Proviso to Rule 3. The. above illegalities are further compounded by the failure to comply with the requirements of Rule 3-A of Order 39. In any

case, I see no justification whatsoever for not disposing of the petition so far and to keep it pending for more than six years. Even if one or the

other party had been seeking time repeatedly, the lower Court was not at all justified in keeping the LA. pending for such a long time. Admittedly

the lease expired long ago in the year 1984 itself and even the renewal period has run out by now. Under the guise of interim orders the second

respondent has been successfully carrying on the quarry operations all these years without even a prima facie adjudication of his right for the grant

of renewal. In my view, this amounts to an abuse of process. In this context the learned counsel for the second respondent has pointedly drawn my

attention to the observations of Mr. Justice P.A. Chowdari in S.N. Kantha Rao v. Commissioner (6 supra) to the effect that it is the inherent right

of every Court or tribunal, however low it might be in the judicial hierarchy, to regulate its proceedings and to arrange its business and that it would

not be proper for another Court, however high or mighty, to encroach upon that jurisdiction, and that the temptation to set aside the lower Court''s

order by a simple fiat should be avoided. The said observations were made by the learned Judge while dealing with an argument advanced in that

case that the order of the Commissioner was liable to be set aside for the sole reason that the same was passed without granting a request for

adjournment. I do not think that the said observations have any relevance or application to the facts of the instant case.

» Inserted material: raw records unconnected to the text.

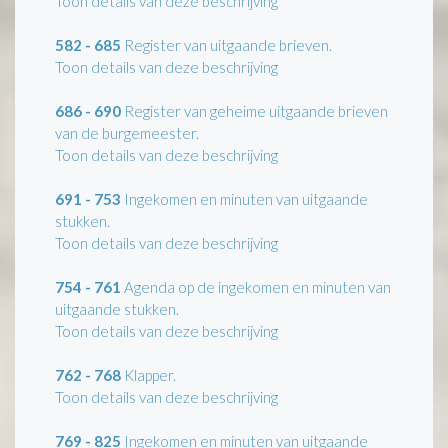
Toon details van deze beschrijving
582 - 685
Register van uitgaande brieven.
Toon details van deze beschrijving
686 - 690
Register van geheime uitgaande brieven
van de burgemeester.
Toon details van deze beschrijving
691 - 753
Ingekomen en minuten van uitgaande
stukken.
Toon details van deze beschrijving
754 - 761
Agenda op de ingekomen en minuten van
uitgaande stukken.
Toon details van deze beschrijving
762 - 768
Klapper.
Toon details van deze beschrijving
769 - 825
Ingekomen en minuten van uitgaande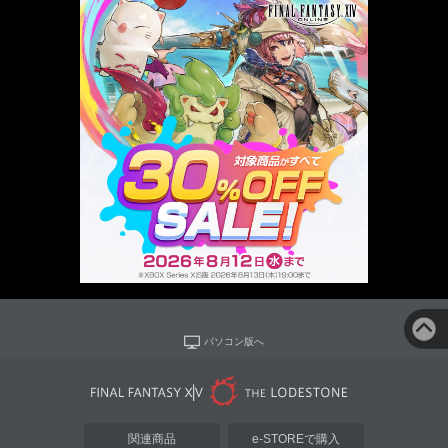
パソコン版へ
関連商品
e-STOREで購入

9. For all the foregoing reasons, I am convinced that the impugned order dated 19-5-1989 granting interim injunction is illegal and void and it

should not be allowed to stand. Accordingly the said order is set aside and the lower Court is directed to dispose of the petition for temporary

injunction on merits after hearing both parties and pass appropriate orders thereon in accordance with law within four weeks from the date of

receipt of this order. The C.R.P. is disposed of accordingly. No costs.